Align external genes to a pangenome

The PPanGGOLiN align command allows to use a pangenome as a reference to get information about a set of sequences of interest. It requires a previously computed pangenome in HDF-5 format as input, along with a .fasta file containing either nucleotide or protein sequences. The command utilizes MMseqs to compare input sequences to representatives of the pangenome gene family. It assigns a gene family to each input sequence if there is one that is sufficiently similar (as defined by command parameters). If multiple families are assignable, the one with the highest bitscore is selected.
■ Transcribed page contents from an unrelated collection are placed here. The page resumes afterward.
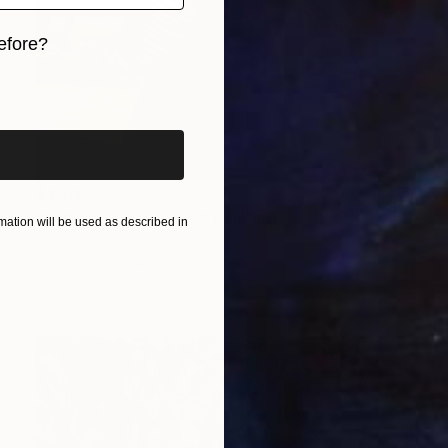
efore?
iginal art before?
$4,170
"Seller of gladioluses" Painting
ation will be used as described in
Angelika Bes, Netherlands
Oil on Canvas
39.4 x 39.4 in
Ready to hang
This command is used as follows:

ppanggolin align -p pangenome.h5 -o MYOUTPUTDIR --sequences MY_SEQUENCSE_OF_INTEREST.fasta

Output files

By default the command creates two output files:

1. ‘sequences_partition_projection.tsv’

‘sequences_partition_projection.tsv’ is a .tsv file with two columns that indicates the partition of the most similar gene family in the pangenome to which the given input sequence is closest. It follows the following format:

column	description
input	the header of the sequence in the given .fasta file
partition	predicted partition based on the most similar gene family, or ‘cloud’ if there are no similar enough gene family

2. ‘input_to_pangenome_associations.blast-tab’

‘input_to_pangenome_associations.blast-tab’ is a .tsv file that follows the tabular blast format which many alignment software (such as blast, diamond, mmseqs etc.) use, with two additional columns: the length of query sequence which was aligned, and the length of the subject sequence which was aligned (provided with qlen and slen with the software I previously named). You can find a detailed description of the format in this blog post for example (and there are many other descriptions of this format on internet, if you search for ‘tabular blast format’). The query are the provided sequences, and the subject are the pangenome gene families.

3. Optional outputs

Optionally, you can also write additional files that provide alternative information. If RGP and spots have been predicted in your pangenome (see Regions of Genome Plasticity if you do not know what those are) you can use --getinfo as such:

ppanggolin align -p pangenome.h5 -o MYOUTPUTDIR --sequences MY_SEQUENCSE_OF_INTEREST.fasta --getinfo

--getinfo will list known spots and RGPs where the gene families similar to your proteins of interest are found. They will be listed if they are in the RGPs themselves OR if they are bordering it (that is, if they are within 3 persistent genes of the RGP). The written file will be called ‘info_input_seq.tsv’, and follows the following format:

column	description
input	the header of the sequence in the given .fasta file
family	the id of the family the input sequence was assigned to
partition	predicted partition based on the most similar gene family, or ‘cloud’ if there are no similar enough gene family
spot_list_as_member	the list of spots in which the sequence is found, as a member of the spot (it is included in it)
spot_list_as_border	the list of spots in which the sequence is found as a bordering gene
rgp_list	the list of RGP in which the sequence is found

You can use --draw_related as such:

ppanggolin align -p pangenome.h5 -o MYOUTPUTDIR --sequences MY_SEQUENCSE_OF_INTEREST.fasta --draw_related

It will draw all of the spots where the gene families similar to your proteins of interest are found, writing 3 files, one figure, one .gexf file and one .tsv file. This option is basically using what is described in the draw --spots part of the documentation.